So if you're really into books that start "Once upon a time," and the go step by step through the plot, The Joy Luck Club is probably not your cup of tea. Amy Tan's writing style can feel disjointed, disorganized, and even a little schizophrenic. But that's one of the beautiful things about this book. It's not going to give you a single story that marches in straightforward fashion from A to Z. (Really, it might look a bit more like this.) Instead, the novel is about rendering the experience of a community of people, which is best accomplished through Tan's writing-as-tapestry approach.
What do we mean by that? Well, one way to think of the stories that make up this book, and of the eight different storytellers that tell them, is different squares on a quilt. Sure, each square is added individually, but they all hold together to create a general impression.

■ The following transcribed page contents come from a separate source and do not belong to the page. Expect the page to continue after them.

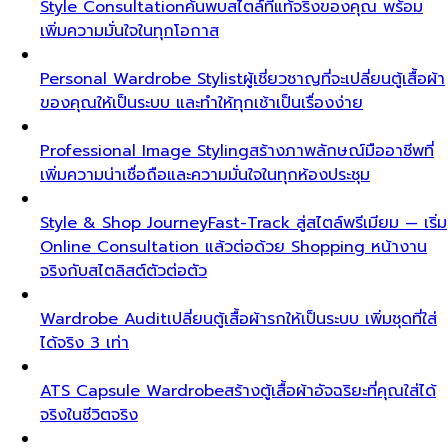
Style Consultation
ค้นพบสไตล์ที่แท้จริงของคุณ พร้อม
เพิ่มความมั่นใจในทุกโอกาส
Personal Wardrobe Stylist
ผู้เชี่ยวชาญที่จะเปลี่ยนตู้เสื้อผ้า
ของคุณให้เป็นระบบ และทำให้ทุกเช้าเป็นเรื่องง่าย
Professional Image Styling
สร้างภาพลักษณ์มืออาชีพที่
เพิ่มความน่าเชื่อถือและความมั่นใจในทุกห้องประชุม
Style & Shop Journey
Fast-Track สู่สไตล์พรีเมียม — เริ่ม
Online Consultation แล้วต่อด้วย Shopping หน้างาน
จริงกับสไตลิสต์ตัวต่อตัว
Wardrobe Audit
เปลี่ยนตู้เสื้อผ้ารกให้เป็นระบบ เพิ่มชุดที่ใส่
ได้จริง 3 เท่า
ATS Capsule Wardrobe
สร้างตู้เสื้อผ้าอัจฉริยะที่คุณใส่ได้
จริงในชีวิตจริง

Not with us yet? Well, check this out:
The gray-green surface changes to the bright colors of our three images, sharpening and deepening all at once. And although we don't speak, I know we all see it: Together we look like our mother. Her same eyes, her same mouth, open in surprise to see, at last, her long-cherished wish. (IV.4.146)

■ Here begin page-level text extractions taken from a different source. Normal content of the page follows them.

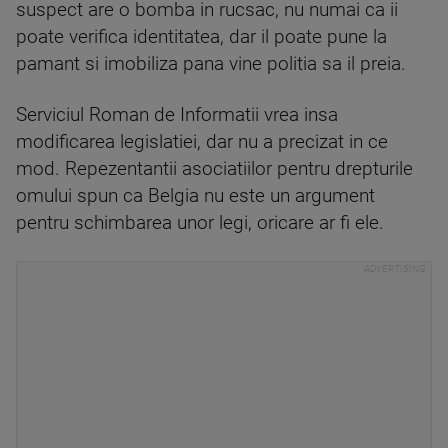
suspect are o bomba in rucsac, nu numai ca ii
poate verifica identitatea, dar il poate pune la
pamant si imobiliza pana vine politia sa il preia.
Serviciul Roman de Informatii vrea insa
modificarea legislatiei, dar nu a precizat in ce
mod. Repezentantii asociatiilor pentru drepturile
omului spun ca Belgia nu este un argument
pentru schimbarea unor legi, oricare ar fi ele.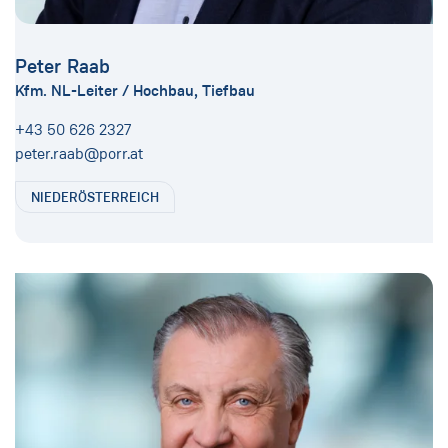
Peter Raab
Kfm. NL-Leiter / Hochbau, Tiefbau
+43 50 626 2327
peter.raab@porr.at
NIEDERÖSTERREICH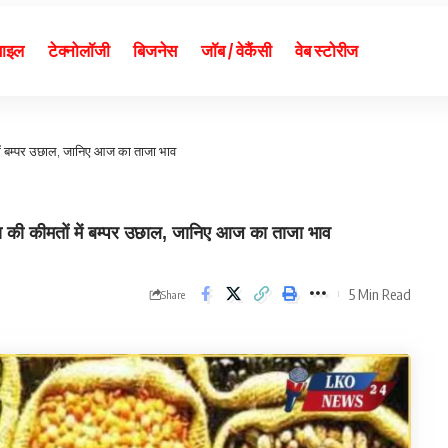
बाइल
टेक्नोलॉजी
बिजनेस
जॉब / वेकैंसी
वेब स्टोरीज
ं बम्पर उछाल, जानिए आज का ताजा भाव
ीमतों में बम्पर उछाल, जानिए आज का ताजा भाव
5 Min Read
Share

In this passage, Tan nicely encapsulates what her choice of writing style is all about. Sure, Jing-mei and her sisters are individuals (in the same way the stories in the book are individual stories), but together they also create a single impression. In this passage, the impression is of Jing-mei's mother. Taken as a whole, though, Tan's writing style—using a variety of voices, languages even moving back and forth through time—creates its own singular impression of how these women experience their lives in America.